_WHAT IS BEING ASKED_. Go through the lines below and copy any that hold the string "Inverter".

=== Begin Enclosure ===

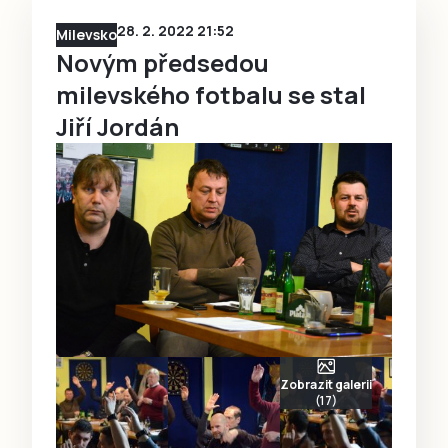
28. 2. 2022 21:52
Milevsko
Novým předsedou
milevského fotbalu se stal
Jiří Jordán
Zobrazit galerii
(17)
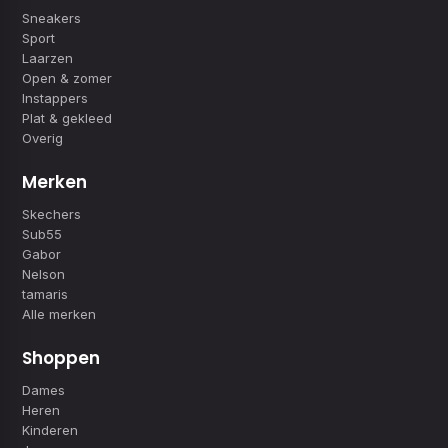
Sneakers
Sport
Laarzen
Open & zomer
Instappers
Plat & gekleed
Overig
Merken
Skechers
Sub55
Gabor
Nelson
tamaris
Alle merken
Shoppen
Dames
Heren
Kinderen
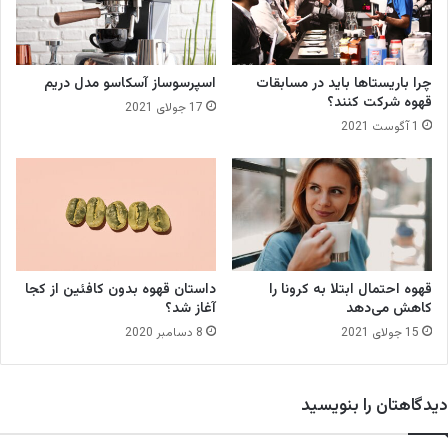
ا
ز
ه‌
ی
چرا باریستاها باید در مسابقات
اسپرسوساز آسکاسو مدل دریم
ش
قهوه شرکت کنند؟
17 جولای 2021
ر
1 آگوست 2021
ک
ت
د
ر
م
س
ا
ب
قهوه احتمال ابتلا به کرونا را
داستان قهوه بدون کافئین از کجا
ق
کاهش می‌دهد
آغاز شد؟
ا
15 جولای 2021
8 دسامبر 2020
ت
ج
ه
دیدگاهتان را بنویسید
ا
ن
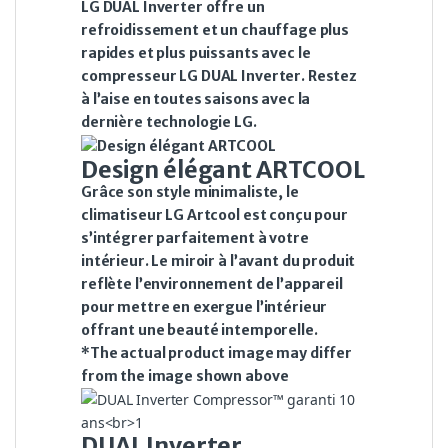
LG DUAL Inverter offre un
refroidissement et un chauffage plus
rapides et plus puissants avec le
compresseur LG DUAL Inverter. Restez
à l’aise en toutes saisons avec la
dernière technologie LG.
Design élégant ARTCOOL
Grâce son style minimaliste, le
climatiseur LG Artcool est conçu pour
s’intégrer parfaitement à votre
intérieur. Le miroir à l’avant du produit
reflète l’environnement de l’appareil
pour mettre en exergue l’intérieur
offrant une beauté intemporelle.
*The actual product image may differ
from the image shown above
DUAL Inverter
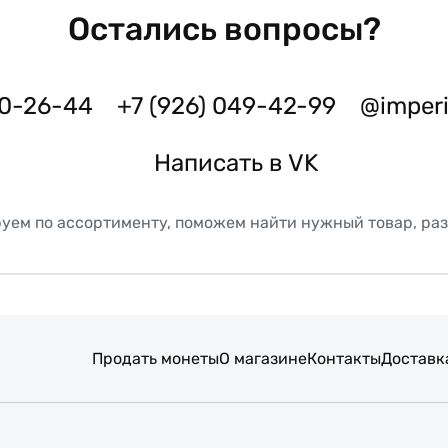
Остались вопросы?
50-26-44
+7 (926) 049-42-99
@imper
Написать в VK
уем по ассортименту, поможем найти нужный товар, ра
Продать монеты
О магазине
Контакты
Доставк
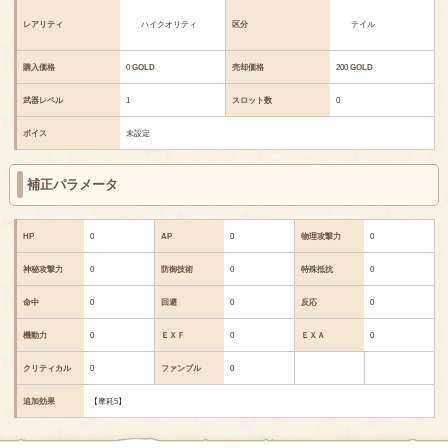
レアリティ
ハイクオリティ
区分
テイル
購入価格
0
GOLD
売却価格
200
GOLD
武器レベル
1
スロット数
0
ボイス
未設定
補正パラメータ
HP
0
AP
0
物理攻撃力
0
神秘攻撃力
0
防御技術
0
特殊抵抗
0
命中
0
回避
0
反応
0
機動力
0
ＥＸＦ
0
ＥＸＡ
0
クリティカル
0
ファンブル
0
追加効果
【摩耗5】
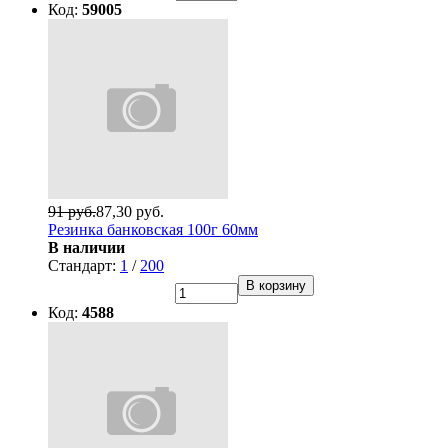
Код:
59005
91 руб.
87,30 руб.
Резинка банковская 100г 60мм
В наличии
Стандарт:
1
/
200
В корзину
Код:
4588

=== End Enclosure ===

_EXPECTED ANSWER_.
LG DUAL Inverter offre un
compresseur LG DUAL Inverter. Restez
DUAL Inverter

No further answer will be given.